While Wix offers SSL encryption, it does not offer a HIPAA-compliant version of its platform or a Business Associate Agreement (BAA) which is required if your forms collect Protected Health Information (PHI). Even something as simple as an email address submitted through a healthcare-related form could qualify as PHI when tied to a person’s intent to receive care.

By default, Wix Forms stores submissions in your Wix account dashboard and may send them via email neither of which are secured to HIPAA standards.

What HHS says:

The HHS guidance makes clear that data collected through forms on health-related websites including names, email addresses, and appointment interest may be considered PHI under HIPAA, even on public pages.

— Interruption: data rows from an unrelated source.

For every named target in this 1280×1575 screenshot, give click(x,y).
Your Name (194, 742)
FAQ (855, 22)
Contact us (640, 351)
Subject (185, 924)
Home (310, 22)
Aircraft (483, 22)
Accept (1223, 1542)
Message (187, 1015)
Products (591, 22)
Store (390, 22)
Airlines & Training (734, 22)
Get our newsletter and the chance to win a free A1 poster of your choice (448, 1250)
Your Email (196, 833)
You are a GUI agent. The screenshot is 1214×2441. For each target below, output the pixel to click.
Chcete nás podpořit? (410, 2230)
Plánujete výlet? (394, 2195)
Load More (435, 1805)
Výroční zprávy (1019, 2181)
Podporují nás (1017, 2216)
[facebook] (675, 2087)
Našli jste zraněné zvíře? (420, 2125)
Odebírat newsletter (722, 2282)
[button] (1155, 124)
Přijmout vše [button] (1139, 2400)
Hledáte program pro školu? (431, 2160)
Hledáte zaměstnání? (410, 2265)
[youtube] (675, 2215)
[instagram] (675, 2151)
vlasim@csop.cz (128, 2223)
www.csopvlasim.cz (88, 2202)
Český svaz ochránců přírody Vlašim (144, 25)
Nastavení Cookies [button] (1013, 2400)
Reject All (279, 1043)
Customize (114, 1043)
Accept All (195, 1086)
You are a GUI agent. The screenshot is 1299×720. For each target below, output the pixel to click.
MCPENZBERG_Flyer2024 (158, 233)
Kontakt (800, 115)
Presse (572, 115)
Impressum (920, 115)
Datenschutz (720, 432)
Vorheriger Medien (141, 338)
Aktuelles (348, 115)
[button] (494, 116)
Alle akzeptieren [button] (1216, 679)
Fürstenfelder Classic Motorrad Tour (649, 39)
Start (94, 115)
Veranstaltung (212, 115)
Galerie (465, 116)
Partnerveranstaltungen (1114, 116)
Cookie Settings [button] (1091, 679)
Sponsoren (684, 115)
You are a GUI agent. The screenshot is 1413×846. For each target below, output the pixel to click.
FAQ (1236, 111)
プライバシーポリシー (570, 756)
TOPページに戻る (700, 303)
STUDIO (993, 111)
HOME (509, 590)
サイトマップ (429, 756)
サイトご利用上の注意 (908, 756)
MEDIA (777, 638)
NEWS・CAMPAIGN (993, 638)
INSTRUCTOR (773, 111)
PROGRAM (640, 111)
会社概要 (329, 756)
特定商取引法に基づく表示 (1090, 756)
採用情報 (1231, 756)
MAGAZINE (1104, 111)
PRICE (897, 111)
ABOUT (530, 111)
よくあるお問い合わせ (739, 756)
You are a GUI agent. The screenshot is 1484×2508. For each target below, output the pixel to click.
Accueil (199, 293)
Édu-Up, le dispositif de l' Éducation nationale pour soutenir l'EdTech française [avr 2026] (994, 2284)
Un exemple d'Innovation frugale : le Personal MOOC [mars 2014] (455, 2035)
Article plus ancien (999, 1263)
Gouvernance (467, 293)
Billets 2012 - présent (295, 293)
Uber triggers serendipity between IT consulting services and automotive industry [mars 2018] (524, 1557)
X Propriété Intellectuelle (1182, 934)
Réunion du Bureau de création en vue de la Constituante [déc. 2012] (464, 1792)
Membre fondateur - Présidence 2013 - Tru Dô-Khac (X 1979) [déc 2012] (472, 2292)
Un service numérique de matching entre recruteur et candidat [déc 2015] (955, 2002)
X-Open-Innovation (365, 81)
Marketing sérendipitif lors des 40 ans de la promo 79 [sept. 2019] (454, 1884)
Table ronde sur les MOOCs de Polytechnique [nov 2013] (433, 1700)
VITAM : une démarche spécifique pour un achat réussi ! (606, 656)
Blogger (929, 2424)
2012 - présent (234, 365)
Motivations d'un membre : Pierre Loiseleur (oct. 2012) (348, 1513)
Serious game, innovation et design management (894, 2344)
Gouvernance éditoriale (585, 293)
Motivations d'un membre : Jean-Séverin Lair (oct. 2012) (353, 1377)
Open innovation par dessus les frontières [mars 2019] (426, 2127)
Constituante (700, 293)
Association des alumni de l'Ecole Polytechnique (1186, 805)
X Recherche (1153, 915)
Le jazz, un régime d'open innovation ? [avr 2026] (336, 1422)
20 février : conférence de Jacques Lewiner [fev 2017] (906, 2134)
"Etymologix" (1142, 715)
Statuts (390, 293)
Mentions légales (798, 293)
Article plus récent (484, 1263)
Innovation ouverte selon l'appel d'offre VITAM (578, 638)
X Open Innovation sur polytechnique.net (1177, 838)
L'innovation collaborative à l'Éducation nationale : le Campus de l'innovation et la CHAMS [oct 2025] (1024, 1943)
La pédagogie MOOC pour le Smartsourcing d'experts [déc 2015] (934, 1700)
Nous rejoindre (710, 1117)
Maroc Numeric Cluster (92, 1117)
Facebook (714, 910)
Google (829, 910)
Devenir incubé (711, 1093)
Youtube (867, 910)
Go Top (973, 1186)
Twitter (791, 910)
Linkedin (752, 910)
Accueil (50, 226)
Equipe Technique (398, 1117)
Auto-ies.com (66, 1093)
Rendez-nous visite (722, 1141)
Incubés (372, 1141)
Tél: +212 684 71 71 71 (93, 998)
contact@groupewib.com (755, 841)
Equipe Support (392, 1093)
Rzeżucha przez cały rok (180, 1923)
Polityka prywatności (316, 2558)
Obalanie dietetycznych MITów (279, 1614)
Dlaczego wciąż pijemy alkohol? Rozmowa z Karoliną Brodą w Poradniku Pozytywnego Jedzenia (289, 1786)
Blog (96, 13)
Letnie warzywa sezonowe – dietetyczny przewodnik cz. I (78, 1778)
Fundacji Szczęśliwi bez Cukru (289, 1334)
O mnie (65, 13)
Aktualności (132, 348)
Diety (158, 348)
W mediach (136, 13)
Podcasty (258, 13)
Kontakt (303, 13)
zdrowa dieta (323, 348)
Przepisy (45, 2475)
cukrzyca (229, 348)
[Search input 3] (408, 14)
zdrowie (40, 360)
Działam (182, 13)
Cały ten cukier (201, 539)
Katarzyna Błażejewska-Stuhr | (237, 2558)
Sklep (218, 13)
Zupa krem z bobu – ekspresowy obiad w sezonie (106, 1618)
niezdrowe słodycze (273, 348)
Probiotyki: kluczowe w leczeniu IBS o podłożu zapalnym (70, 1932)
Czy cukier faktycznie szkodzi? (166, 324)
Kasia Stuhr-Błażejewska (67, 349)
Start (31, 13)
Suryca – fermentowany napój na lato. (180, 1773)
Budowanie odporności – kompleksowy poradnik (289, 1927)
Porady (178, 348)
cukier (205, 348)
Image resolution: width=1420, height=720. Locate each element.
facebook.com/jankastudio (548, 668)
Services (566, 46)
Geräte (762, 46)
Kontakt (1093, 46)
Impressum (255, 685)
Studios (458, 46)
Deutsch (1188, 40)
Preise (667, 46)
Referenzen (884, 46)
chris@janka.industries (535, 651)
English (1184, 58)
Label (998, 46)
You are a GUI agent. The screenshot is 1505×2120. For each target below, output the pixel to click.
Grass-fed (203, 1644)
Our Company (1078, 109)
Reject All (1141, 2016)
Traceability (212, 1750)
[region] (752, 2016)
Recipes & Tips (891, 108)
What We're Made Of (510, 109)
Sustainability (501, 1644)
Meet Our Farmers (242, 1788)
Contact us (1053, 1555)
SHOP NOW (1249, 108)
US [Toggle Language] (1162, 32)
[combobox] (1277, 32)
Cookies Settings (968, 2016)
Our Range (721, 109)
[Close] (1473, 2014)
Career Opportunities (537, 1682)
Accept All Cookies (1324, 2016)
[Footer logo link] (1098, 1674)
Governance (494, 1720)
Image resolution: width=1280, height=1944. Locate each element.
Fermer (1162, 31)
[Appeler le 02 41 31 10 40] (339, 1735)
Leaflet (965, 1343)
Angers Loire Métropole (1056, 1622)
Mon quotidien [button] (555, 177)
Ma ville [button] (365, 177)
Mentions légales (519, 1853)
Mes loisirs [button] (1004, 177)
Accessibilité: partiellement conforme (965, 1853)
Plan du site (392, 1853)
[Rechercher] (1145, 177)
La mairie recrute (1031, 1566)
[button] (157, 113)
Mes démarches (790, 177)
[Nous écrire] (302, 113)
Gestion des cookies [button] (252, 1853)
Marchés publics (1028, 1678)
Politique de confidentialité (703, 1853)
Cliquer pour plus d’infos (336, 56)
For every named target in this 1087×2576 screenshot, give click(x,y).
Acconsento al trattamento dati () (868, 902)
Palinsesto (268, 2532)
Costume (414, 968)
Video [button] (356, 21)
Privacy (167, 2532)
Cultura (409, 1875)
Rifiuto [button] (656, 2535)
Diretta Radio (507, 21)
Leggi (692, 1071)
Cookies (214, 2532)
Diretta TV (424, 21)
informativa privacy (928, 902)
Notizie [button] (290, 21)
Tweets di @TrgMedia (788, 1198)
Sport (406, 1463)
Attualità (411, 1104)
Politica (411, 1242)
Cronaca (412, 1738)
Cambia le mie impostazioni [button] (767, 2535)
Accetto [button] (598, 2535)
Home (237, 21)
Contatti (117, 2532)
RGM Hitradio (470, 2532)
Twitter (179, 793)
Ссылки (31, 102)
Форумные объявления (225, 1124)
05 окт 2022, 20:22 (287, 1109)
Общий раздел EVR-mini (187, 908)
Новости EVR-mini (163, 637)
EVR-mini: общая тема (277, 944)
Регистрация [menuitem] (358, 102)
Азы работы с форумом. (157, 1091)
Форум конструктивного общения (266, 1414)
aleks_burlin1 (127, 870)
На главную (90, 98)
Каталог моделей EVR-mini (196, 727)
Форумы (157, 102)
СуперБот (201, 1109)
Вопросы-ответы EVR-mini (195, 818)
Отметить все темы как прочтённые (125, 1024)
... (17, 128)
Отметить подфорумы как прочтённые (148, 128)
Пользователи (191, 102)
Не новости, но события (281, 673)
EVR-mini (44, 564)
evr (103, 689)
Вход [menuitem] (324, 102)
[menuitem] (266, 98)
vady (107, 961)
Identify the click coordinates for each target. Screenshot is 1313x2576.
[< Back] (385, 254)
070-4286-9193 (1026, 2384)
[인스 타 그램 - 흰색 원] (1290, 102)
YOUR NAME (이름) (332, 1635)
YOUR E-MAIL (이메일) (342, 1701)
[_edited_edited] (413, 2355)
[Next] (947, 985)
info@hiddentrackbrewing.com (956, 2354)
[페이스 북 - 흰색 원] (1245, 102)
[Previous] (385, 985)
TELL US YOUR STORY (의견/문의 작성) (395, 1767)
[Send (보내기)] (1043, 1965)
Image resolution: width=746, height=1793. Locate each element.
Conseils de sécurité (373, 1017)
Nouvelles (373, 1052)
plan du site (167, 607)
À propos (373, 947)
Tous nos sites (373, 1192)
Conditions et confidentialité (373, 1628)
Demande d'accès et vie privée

HIPAA requires covered entities and business associates to protect PHI with proper safeguards and to use only vendors who sign a Business Associate Agreement. Wix does not currently meet those criteria.

Recommendation:

If your Wix site uses Wix Forms to collect contact information, appointment requests, or other care-related messages, we recommend replacing them with a HIPAA-compliant form solution that includes:

• Signed Business Associate Agreement (BAA)

• End-to-end encryption (in transit and at rest)

• Secure storage or PHI avoidance practices

• Access controls and audit logs

Some HIPAA-regulated providers choose to embed third-party compliant forms into their Wix site as a workaround.